Keep Legitimate Messages from Being Filtered – Advice For End Users

To help prevent your email messages from accidentally being classified as spam by PreciseMail, try performing the following actions:

  1. Add allowlist entries for all of your mailing lists and email newsgroups, especially those that are provided by a third party that inserts advertisements in each message.
  2. Add allowlist entries for e-commerce sites you wish to receive mailings from (such as Amazon, eBay, and travel sites).
  3. Add allowlist entries for friends and business associates.
  4. When you first begin using PreciseMail Anti-Spam Gateway, change your settings to tag messages with a score greater than 5 and quarantine messages with a score greater than 15. Gradually lower those threshold settings until most spam is quarantined and messages that are likely spam are tagged.
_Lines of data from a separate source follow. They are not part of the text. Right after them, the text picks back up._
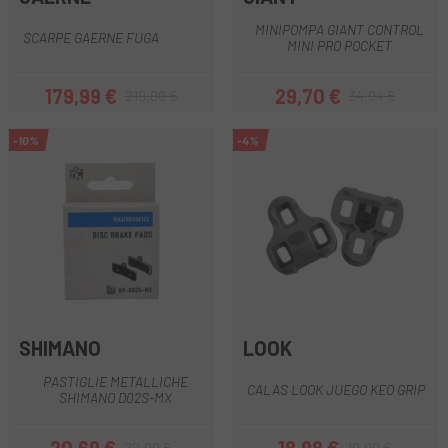
MINIPOMPA GIANT CONTROL
SCARPE GAERNE FUGA
MINI PRO POCKET
179,99 €
29,70 €
219,90 €
34,94 €
Prezzo
Prezzo base
Prezzo
Prezzo base
-10%
-4%
SHIMANO
LOOK
PASTIGLIE METALLICHE
CALAS LOOK JUEGO KEO GRIP
SHIMANO D02S-MX
22,99 €
19,90 €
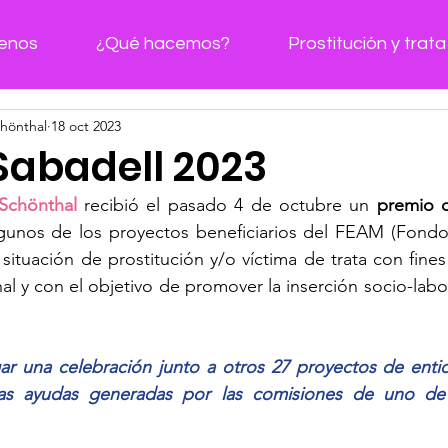
enos
¿Qué hacemos?
Prostitución y trata
hönthal
18 oct 2023
Sabadell 2023
Schönthal 
recibió el pasado 4 de octubre un 
premio d
gunos de los proyectos beneficiarios del FEAM (Fond
situación de prostitución y/o víctima de trata con fines
nal y con el objetivo de promover la inserción socio-labor
ar una celebración junto a otros 27 proyectos de entid
as ayudas generadas por las comisiones de uno de 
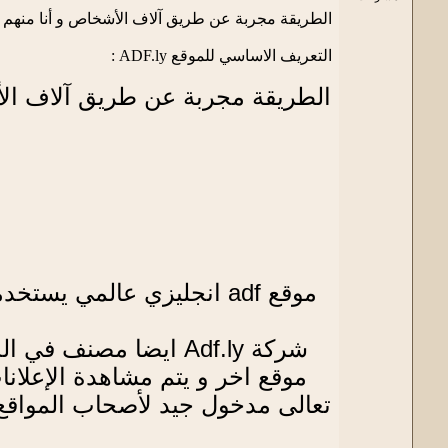
الطريقة مجربة عن طريق آلاف الأشخاص و أنا منهم و
التعريف الاساسي للموقع ADF.ly :
الطريقة مجربة عن طريق آلاف الأش
شركة Adf.ly ايضا مص
موقع اخر و يتم مشاهدة الإعلان
تعالى مدخول جيد لأصحاب المواقع و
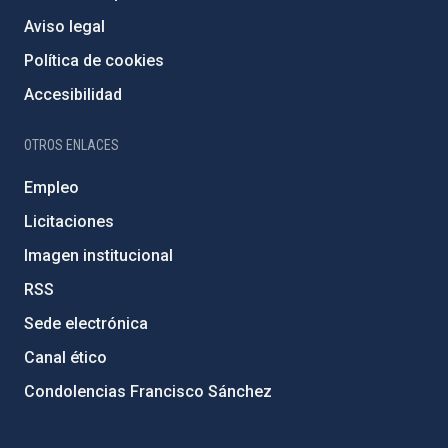
Aviso legal
Política de cookies
Accesibilidad
OTROS ENLACES
Empleo
Licitaciones
Imagen institucional
RSS
Sede electrónica
Canal ético
Condolencias Francisco Sánchez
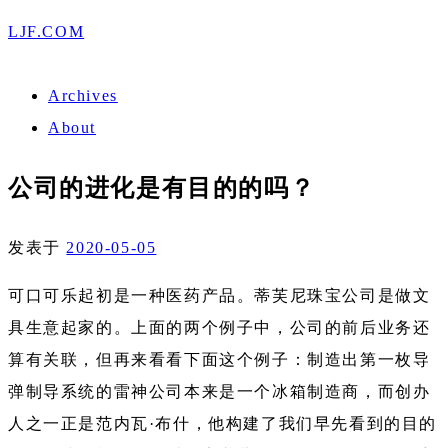
LJF.COM
Archives
About
公司的进化是有目的的吗？
发表于
2020-05-05
可口可乐起初是一种医药产品。蒂芙尼珠宝公司是做文
具生意起家的。上面的两个例子中，公司的前后业务还
算有关联，但再来看看下面这个例子：制造出第一枚导
弹制导系统的雷神公司本来是一个冰箱制造商，而创办
人之一正是范内瓦·布什，他构建了我们早先看到的目的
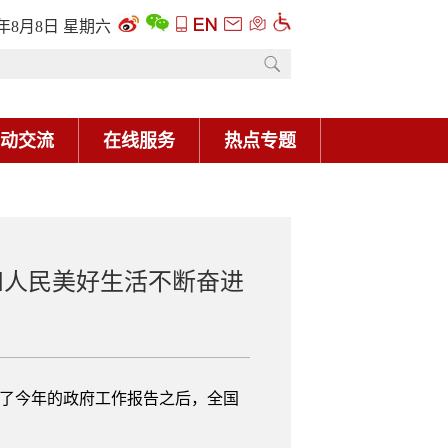
6年8月8日 星期六
动交流
在线服务
热点专题
和人民美好生活不断奋进
听了今年的政府工作报告之后，全国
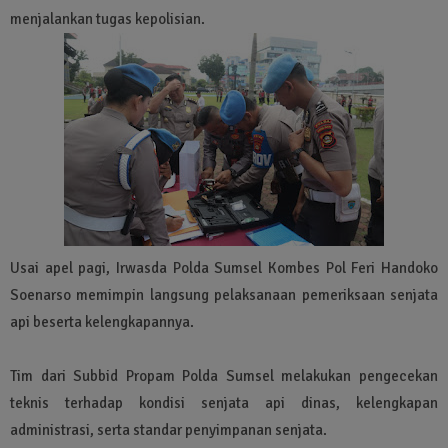
menjalankan tugas kepolisian.
Usai apel pagi, Irwasda Polda Sumsel Kombes Pol Feri Handoko
Soenarso memimpin langsung pelaksanaan pemeriksaan senjata
api beserta kelengkapannya.
Tim dari Subbid Propam Polda Sumsel melakukan pengecekan
teknis terhadap kondisi senjata api dinas, kelengkapan
administrasi, serta standar penyimpanan senjata.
  5. When you release a message that has accidentally been quarantined, add the sender’s address to your personal allowlist so future messages from that sender aren’t quarantined.
  6. Opt to receive the daily summaries of your quarantined messages so you don’t forget to check for legitimate messages in your quarantined message area.
  7. If legitimate mail from a certain sender or host is consistently quarantined, report it to your mail administrator so the system-wide rules can be tuned.